→ TASK OBJECTIVE:
Set down exactly, with nothing added, the lines from the one containing "ในปี 2569 ลุยเปิดอีก 5 แห่ง พร้อมมุ่งขยาย" through the end of the entries.

[Stored records]
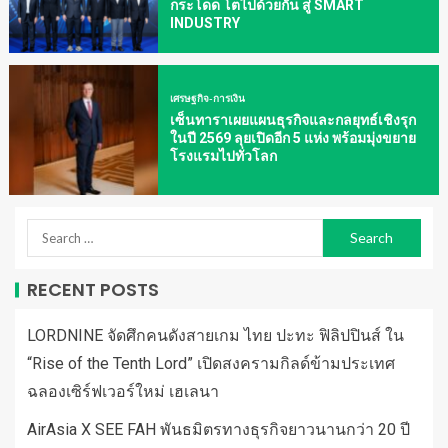
กระโดด โตไปด้วยกัน สู่ SMART
INDUSTRY
เศรษฐกิจ-การเงิน
เซ็นทาราเผยแผนธุรกิจและกลยุทธ์เชิงรุก
ในปี 2569 ลุยเปิดอีก 5 แห่ง พร้อมมุ่งขยาย
โรงแรมไปทั่วโลก
RECENT POSTS
LORDNINE จัดศึกคนดังสายเกม ไทย ปะทะ ฟิลิปปินส์ ใน
“Rise of the Tenth Lord” เปิดสงครามกิลด์ข้ามประเทศ
ฉลองเซิร์ฟเวอร์ใหม่ เฮเลนา
AirAsia X SEE FAH พันธมิตรทางธุรกิจยาวนานกว่า 20 ปี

→ SOLUTION TO THE EXERCISE:
ในปี 2569 ลุยเปิดอีก 5 แห่ง พร้อมมุ่งขยาย
โรงแรมไปทั่วโลก
RECENT POSTS
LORDNINE จัดศึกคนดังสายเกม ไทย ปะทะ ฟิลิปปินส์ ใน
“Rise of the Tenth Lord” เปิดสงครามกิลด์ข้ามประเทศ
ฉลองเซิร์ฟเวอร์ใหม่ เฮเลนา
AirAsia X SEE FAH พันธมิตรทางธุรกิจยาวนานกว่า 20 ปี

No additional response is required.